Unless Western aid can bypass Hamas and be delivered to millions of poor Palestinians, there will be chaos in the streets and no peace, Middle East envoy James D. Wolfensohn told Congress Wednesday.
"I do not believe you can have a million starving Palestinians and have peace," Wolfensohn said.
His own future uncertain — the former international banker and Wall Street financier said he is considering stepping down — Wolfensohn told the Senate Foreign Relations Committee that it may take months to find a way to help the Palestinians without dealing with a Hamas-led government.
Hanging in the balance, he said, are the lives of millions of Palestinians, the stability of the region and a stalled Mideast peace process.

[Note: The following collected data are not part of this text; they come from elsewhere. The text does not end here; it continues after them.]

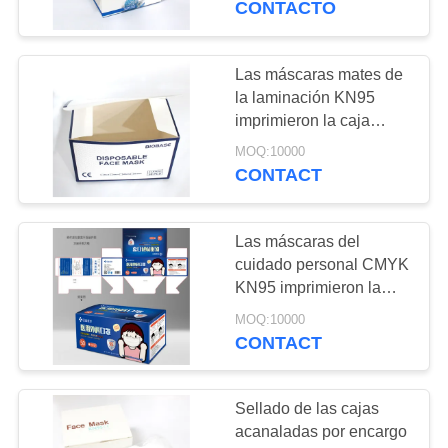
CONTACTO
25
etiquetas
Las máscaras mates de
la laminación KN95
autoadhesivas
imprimieron la caja
acanalada
MOQ:10000
CONTACT
Las máscaras del
10
cuidado personal CMYK
Empaquetado de la
KN95 imprimieron la
caja acanalada
extensión del pelo
MOQ:10000
CONTACT
Sellado de las cajas
acanaladas por encargo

Still, Wolfensohn endorsed the principle of not dealing with a Hamas-led government unless Hamas renounces terror and accepts Israel's right to exist.
The so-called Quartet of the United States, the European Union, Russia and the United Nations, which is promoting a blueprint for peacemaking between the Palestinians and Israel, has made clear that Hamas must commit to nonviolence, Wolfensohn said.
"I agree with this position unequivocally," he testified.
Wolfensohn, who represents the Quartet, said it could take weeks if not months to devise a method of delivering assistance to the Palestinian people.
"We need time to determine the principles involved in dealing with the essential issue of the livelihood of the Palestinians," he said.
Wolfensohn stressed that the task, which he said could involve the United Nations, private relief groups and churches, was urgent.
"If you have a million Palestinian kids in the streets how can you have peace?" he asked. "Kids won't have schools and there will be chaos in the streets."
At the same time, Wolfensohn said he did not agree with the view expressed by some experts that Hamas, which scored an overwhelming victory in parliamentary elections in January, would turn out to be incompetent in governing and would be removed.
"I don't think the Palestinians will throw them out," he said.
Asked about reports he would leave his post, Wolfensohn said he had not decided but was considering it. Without elaborating, he told the committee the purpose of the job he has held for a year had become unclear, and that at his age — 72 — he was thinking of how best to use his remaining years.
Testifying on the security situation in Palestinian areas, Lt. Gen. Keith W. Dayton said he had avoided all contact with Hamas in advising Israel and the Palestinians on ways to maintain order.
He described Hamas militia as "very lethal and very dangerous" and said its election makes establishing security "enormously difficult."
While it is not clear how the situation with a Hamas-led government will develop, it "may derail our efforts," Dayton said.